И тут мать принималась еще строже следить за тем, чтобы деревце Аннелиной жизни не пускало ненужных ростков, не раскинуло бы пышной кроны упрямства. Что-то было в Аннеле такое, что противилось миру взрослых, но сама она не считала себя упрямой, огорчалась, что не похожа на других детей и готова была по первому зову откликнуться, при первой же улыбке броситься маме на шею, прильнуть к ее груди.

Но приласкать ребенка, понаблюдать за ним, проникнуть в его мир — до того ли было рабочему человеку. Такое могли позволить себе только богачи, господа, что жили в роскошных дворцах и изнывали от безделья.

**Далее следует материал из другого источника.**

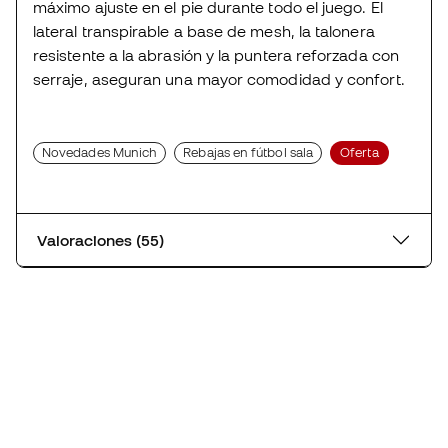
máximo ajuste en el pie durante todo el juego. El
lateral transpirable a base de mesh, la talonera
resistente a la abrasión y la puntera reforzada con
serraje, aseguran una mayor comodidad y confort.
Novedades Munich
Rebajas en fútbol sala
Oferta
Valoraciones (55)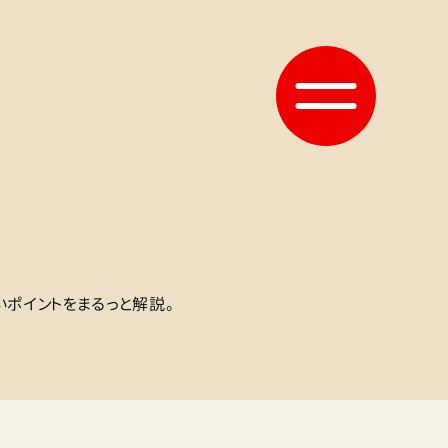
ポイントをまるっと解説。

Невесело стало без доброй, отзывчивой Лизини, которая одна была отрадой для Аннеле. Даже затейница и насмешница Карлина стала молчаливой и неулыбчивой. Однажды, зайдя к бабушке в каморку, Аннеле наткнулась там на Карлину с красными, заплаканными глазами.

Впервые она видела плачущей веселую красивую батрачку.

— Отчего Карлина плачет? — с тревогой спросила Аннеле.

Не сразу ответила бабушка. Закрыла большую книгу песнопений, в которой каждая песня начиналась красивой продолговатой картинкой и буквой, сплетенной из причудливых завитушек, а остальные буквы были такие большие, что хоть рукой трогай — у нее одной была такая книга, — поставила ее на полку и только тогда сказала: «Карлина и Ингус порешили идти к пастору».

Почему Карлина должна идти к пастору с Ингусом, Аннеле не поняла, но что при этом полагалось плакать, ее не удивило — все, кто собирался идти к пастору, обычно плакали.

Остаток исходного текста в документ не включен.